When it comes to color grading video, utilizing the scopes is absolutely essential. Not only do the scopes make the coloring process much easier, but they also make it much more accurate. Because monitors and display options differ between models, brands, and settings, you simply cannot rely on just your eyes to properly color video. While your display may not be dependable – your scopes are.
Scopes are included in most of the main stream editing packages, including Premiere Pro, Final Cut, and Da Vinci Resolve.
There’s 4 main scopes you should be using: Waveform, Parade. Vectorscope, and Histogram.
Waveform
The waveform is used to measure the levels of luminance in the current video frame. As you can see, the frame’s luminance is graphed from 0 – 1023. 0 Represents the blackest possible black, while 1023 represents the whitest possible white, each of which being the point where all detail in the image is lost. The frame’s luminance is displayed from left to right, so that the left side of the waveform scope is representative of the left side of the frame, and vice versa.

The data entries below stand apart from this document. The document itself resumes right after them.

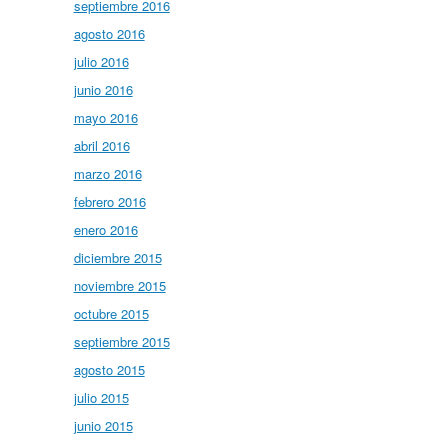
septiembre 2016
agosto 2016
julio 2016
junio 2016
mayo 2016
abril 2016
marzo 2016
febrero 2016
enero 2016
diciembre 2015
noviembre 2015
octubre 2015
septiembre 2015
agosto 2015
julio 2015
junio 2015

This waveform is essential in that what your monitor and eyes determine is the correct brightness of certain areas of your video will look completely different on everyone else’s display. Coloring with the waveform corrects this.
RGB Parade
Like the waveform, the RGB Parade also displays the image’s luminance values, but here they are separated into Red, Green, and Blue channels. Each individual color is representative of the entire frame from left to right. This is a helpful scope when trying to balance your colors. For instance, an object that is black in the frame should be at an equal value across all three of these color channels.
Vectorscope
The vectorscope is absolutely essential. It displays the hue and saturation – values that can easily be changed drastically in your monitor’s settings, making your eye completely unreliable. The vectorscope contains six marked points – Red, Green, Blue, Yellow, Cyan, and Magenta. The position of each of these points marks the legal broadcasting level for that color.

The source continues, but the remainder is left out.